Meski gadis itu yang terpilih sebagai apa yang pernah dia katakan, tetapi tampaknya salah satu dari sifat manusia yang paling menyebalkan itu tetap saja melekat pada dirinya.


Tidak lama Yuna mengangguk sebanyak dua kali, kemudian berlari dan menjauh dari tembok angin yang sempat memisahkan kami.


⠀ ⠀



Aku menarik kata-kata nyaris tadi dan menggantinya dengan kegagalan. Pestanya benar-benar usai, bahkan sebelum dirayakan.


Padahal ini adalah hari yang menyenangkan, salah satu momen yang belum pernah kurasakan sebelumnya.


Akan tetapi, mirisnya itu berakhir dengan sangat buruk, atau bahkan jauh lebih tragis dari kemungkinan terburuk yang sudah kupikirkan beberapa waktu yang lalu.


Meski itu sangat mendadak ( karena aku baru mengetahui ulang tahunnya hari ini ), tetapi aku sudah memikirkan semuanya dengan sangat matang.

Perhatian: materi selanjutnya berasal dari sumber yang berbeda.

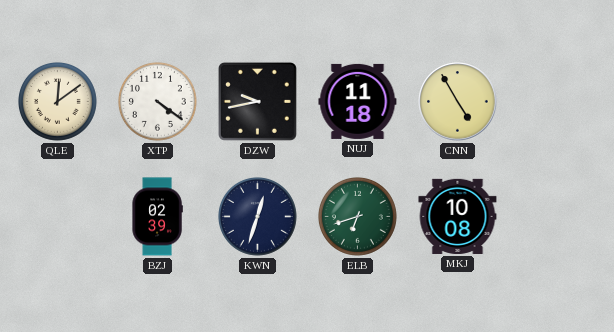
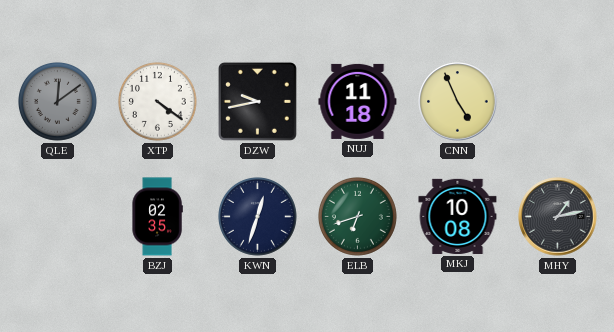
QLE dial: cream -> grey
CNN: 4:55 -> 4:56
BZJ: 02:39 -> 02:35
MHY: none -> 1:13
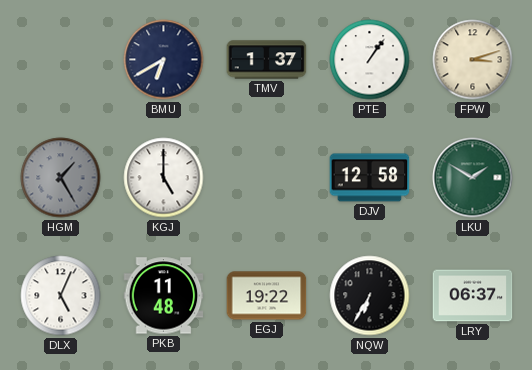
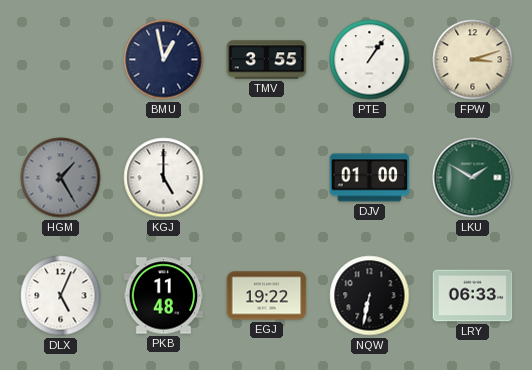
BMU: 6:40 -> 12:58
TMV: 1:37 -> 3:55
DJV: 12:58 -> 01:00
NQW: 6:35 -> 6:32
LRY: 06:37 -> 06:33
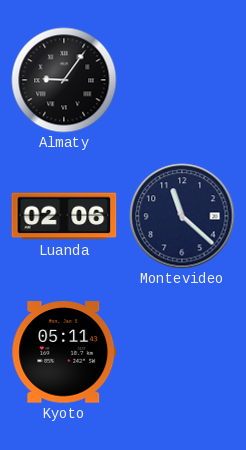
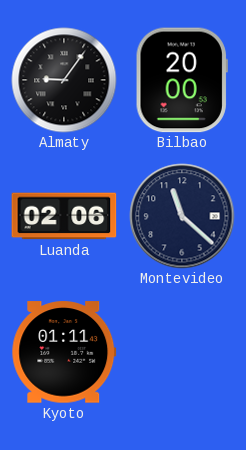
Bilbao: none -> 20:00
Kyoto: 05:11 -> 01:11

Jadi, aku sekarang mengerti. Inilah yang dimaksud dengan peribahasa Manusia yang merencanakan, dan Tuhanlah yang menentukannya.


Itu tidak adil.




Sekarang, aku berdiri di depan restoran sambil meratapi pintu masuk cokelatnya yang masih tertutup rapat. Masih dengan gelombang angin yang berkecamuk hebat di mana-mana, dan bodohnya lagi aku sama sekali tidak berniat untuk menyentuh gagang pintu tersebut untuk masuk ke dalam sesegera mungkin.


Kenapa, ya?


Saat ini aku hanya memikirkan Yuna. Pemikiran seperti Dia sudah kembali belum, ya? terngiang-ngiang dalam benakku tanpa henti.


Rumah Yuna ada di distrik yang berlainan di kota ini, dan tentu saja itu cukup jauh. Stasiun kereta pastinya sedang tidak berfungsi dengan normal, atau malah operasinya bisa saja diberhentikan untuk sementara waktu.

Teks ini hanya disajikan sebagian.